Savings & Investments: When To Cash In!
Put something by for a rainy day is a phrase everyone is accustomed to hearing, but what is a rainy day, how rainy does it need to be to cash in on those savings? What about other investments that are not for a rainy day as such but are for ‘the future’, when is far enough down the line to start using some of these reserves? Let’s take a look at some of the types of savings and investments you might have and what best practice is for them.
If you have regular savings in an account and wonder when is best to cash in on them then it’s a very legitimate question as regular savings accounts don’t offer very competitive interest rates so it’s good advice to not keep a high balance for very long in such accounts. Either move them into another investment vehicle or use the funds for something.
If you are holding shares in companies when to sell is an extremely difficult decision to make a lot of the time, how to tell whether or not now is the right time can be nearly impossible at times as, let’s be honest, none of us can tell the future. But there are a few things to consider, what changes have made a price surge up or down can be studies and is it likely to be temporary, is the company failing (if so sell before it drops further) and if it is surging you should be aware that if it’s a good price for you and you’re waiting for more then that’s your risk and you should consider a profit a profit.
Your house is most often the largest asset you will ever own and the downside is that although it’s extremely valuable on paper you have to live in it so it’s wealth in name only in that way. You could consider downsizing if that works for you but then you need to carefully consider why you would do this and if it will work for you? You can though release equity in the property without selling up and it’s easy to check that with a free equity release calculator.

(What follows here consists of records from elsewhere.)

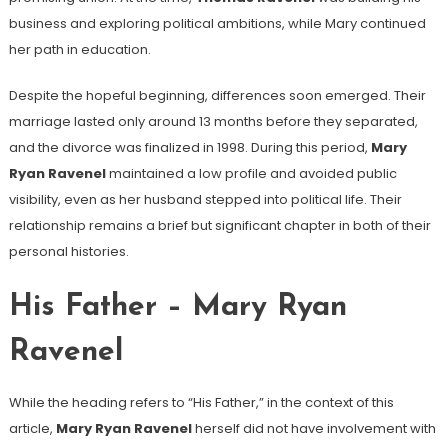
business and exploring political ambitions, while Mary continued
her path in education.
Despite the hopeful beginning, differences soon emerged. Their
marriage lasted only around 13 months before they separated,
and the divorce was finalized in 1998. During this period,
Mary
Ryan Ravenel
maintained a low profile and avoided public
visibility, even as her husband stepped into political life. Their
relationship remains a brief but significant chapter in both of their
personal histories.
His Father – Mary Ryan
Ravenel
While the heading refers to “His Father,” in the context of this
article,
Mary Ryan Ravenel
herself did not have involvement with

A pension is another asset you have that is tied up until retirement and choosing when to retire or when to start drawing a pension can be a difficult decision to make. If you choose early retirement it’s true you can take some pensions early but you’ve also got to consider that a pension is an investment and has limited returns so if you spread it over too many years you may end up with less per month than you can afford to live on.
Sometimes you have a huge amount of assets just sitting about in your house and don’t even realise it, you could have piles of old books or vinyl records and it’s surprising how much some of these can be worth if it’s an early or rare edition and it’s remarkably easy to sell these things and turn them into cash.